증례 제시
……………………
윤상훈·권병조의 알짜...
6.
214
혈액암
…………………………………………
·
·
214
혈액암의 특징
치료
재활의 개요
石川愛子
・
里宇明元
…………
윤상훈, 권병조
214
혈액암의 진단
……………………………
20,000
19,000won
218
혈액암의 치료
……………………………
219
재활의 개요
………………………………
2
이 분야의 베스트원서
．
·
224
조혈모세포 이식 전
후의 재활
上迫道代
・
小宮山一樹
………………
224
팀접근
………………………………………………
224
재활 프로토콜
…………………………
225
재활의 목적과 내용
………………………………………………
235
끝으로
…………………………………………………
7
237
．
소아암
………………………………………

**Your task:**
Reproduce each record shown above without altering a single word.

**Your response:**
증례 제시
……………………
윤상훈·권병조의 알짜...
6.
214
혈액암
…………………………………………
·
·
214
혈액암의 특징
치료
재활의 개요
石川愛子
・
里宇明元
…………
윤상훈, 권병조
214
혈액암의 진단
……………………………
20,000
19,000won
218
혈액암의 치료
……………………………
219
재활의 개요
………………………………
2
이 분야의 베스트원서
．
·
224
조혈모세포 이식 전
후의 재활
上迫道代
・
小宮山一樹
………………
224
팀접근
………………………………………………
224
재활 프로토콜
…………………………
225
재활의 목적과 내용
………………………………………………
235
끝으로
…………………………………………………
7
237
．
소아암
………………………………………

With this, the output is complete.